Murat Bahadırak Akkoyunlu, İlker Arslan'a yönelik bu gözaltı ve görevden alma işleminin "çok aşırı bir uygulama" olduğunu ve İçişleri Bakanlığı içerisinden birileri tarafından "tetiklendiğini" iddia etti. Akkoyunlu'ya göre, operasyonun gerçek amacı, İlker Arslan'ın Emniyet Genel Müdür Yardımcılığına aday olması ve bu göreve gelmesinin engellenmesidir.
Cumhurbaşkanı Erdoğan'a İçişleri Bakanı tarafından "çok kuvvetli iddialar var" şeklinde bilgi verildiği ve Erdoğan'ın "gereğini yapın" talimatı üzerine Arslan'a Ankara'dayken görevden alındığının tebliğ edildiği belirtildi. Ancak Arslan'ın görevden alınmasına rağmen kendisinin Antalya'ya savcıya ifade vermeye gittiği, buna karşın Takvim, Yeni Şafak, Şamil Tayyar ve İsmail Saymaz gibi medya organlarının Arslan'ın "yakalandığı" veya "kaçtığı" yönünde haberler yaparak kamuoyunu yanılttığını savundu.
"Fettoşinitler" Kamu Bürokrasisinde Yuvalanmış Durumda!
Akkoyunlu, kamu bürokrasisi içinde "Fettoşinitler" (FETÖ mensupları) olarak nitelediği unsurların jandarma, polis ve yargı dahil birçok yerde yuvalandığını ve "yurtsever" insanlara karşı benzer itibar suikastleri düzenlediklerini ileri sürdü. Bu iddialarını desteklemek için şu örnekleri verdi:
• Genç Yazar Arkadaşının Başına Gelenler: Devletin önemli bir kurumunda "kriptoların araştırılması ve tespiti" görevine atanacak olan genç bir yazar arkadaşının, içeriden bir iftira ile "uyuşturucu satıcılığı" suçlamasıyla ters kelepçelenerek gözaltına alındığını anlattı. Bu davanın 763 gün sürdüğünü ve arkadaşının beraat ettiğini, amacın ise onun devlete hizmet etmesini engellemek olduğunu belirtti.

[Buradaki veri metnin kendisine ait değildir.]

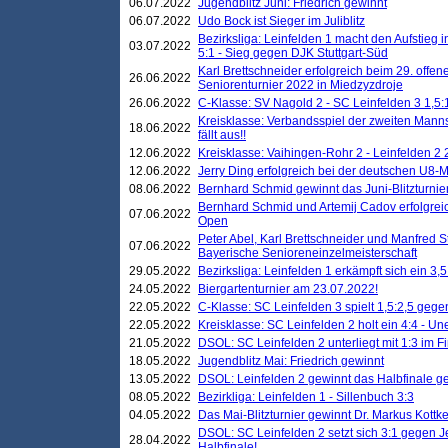
06.07.2022
Jugendblitz Juni: Friedrich gewinnt
06.07.2022
Udo Bock ist Sieger im Juliblitz
Bezirksliga: Leinfelden 1 macht den Aufstieg i
03.07.2022
5:1 - Sieg gegen DJK Stuttgart-Süd
Karl Brettschneider erfolgreich beim 29. off
26.06.2022
Seniorenturnier 2022 in Miedzyzdroje
26.06.2022
C-Klasse: SV Nagold 2 - SC Leinfelden 3 1,5:
Kreisklasse: Verbandsspiel der zweiten Manns
18.06.2022
fällt aus!!
12.06.2022
Kreisklasse: Vaihingen-Rohr 2 - Leinfelden 2 
12.06.2022
Jerry Ding erfolgreich bei der deutschen U8-M
08.06.2022
Bernhard Schmid gewinnt das Juni-Blitzturnie
Bernhard Schmid und Artemij Cadov erfolgreic
07.06.2022
Open
Peter Abel, Karl Brettschneider und Manfred St
07.06.2022
Bayerische Senioreneinzelmeisterschaft
29.05.2022
Bezirksliga: Leinfelden 1 erkämpft sich ein 3,
24.05.2022
Biergartenturnier am 23.07.2022!
22.05.2022
C-Klasse: SC Leinfelden 3 spielt 1,5:2,5 geg
22.05.2022
Kreisklasse: SC Leinfelden 2 holt ein 4:4 - 
21.05.2022
DSOL: SC Leinfelden 2 unterliegt mit 1:3 im F
18.05.2022
Jugendblitz Mai: Friedrich gewinnt
13.05.2022
DSOL: Leinfelden 2 gewinnt das Halbfinale geg
08.05.2022
Bezirkliga: Leinfelden 1 - Sillenbuch 3:3
04.05.2022
Das Mai-Blitzturnier gewinnt Dr. Markus Kottk
DSOL: SC Leinfelden 2 setzt sich 3:1 gegen J
28.04.2022
Halbfinale!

• Eşine Yönelik İtibar Suikasti: Eşinin emekli olduktan sekiz yıl sonra, FETÖ bağlantılı olduğunu iddia ettiği kişiler tarafından okul aile birliği başkanlığı dönemindeki hesaplar üzerinden "3.000 TL'lik bir usulsüzlük" iddiasıyla hedef alındığını ve 1,5 yıl süren hukuk mücadelesinin ardından beraat ettiklerini, raporu tutan müfettişe kınama cezası verildiğini kaydetti.
Akkoyunlu “ Fettoşitlerin kışkırttığı bir itibar suikastiydi. Ama yetti artık yetti. Bu iktidar bürokrasisi içerisinde kim olursa olsun yurtseverlere suikast girişimlerinde bulunan bu mahluklar ve bunların sözcülerinin haddi bildirilmeli. Hayır bundan sonra suspus yok. Hayır bundan sonra kol yen içinde kırılmayacak” dedi.
Murat Bahadırak Akkoyunlu, yurtsever bürokratlara" yönelik suikast girişimlerine karşı mücadele çağrısında bulundu.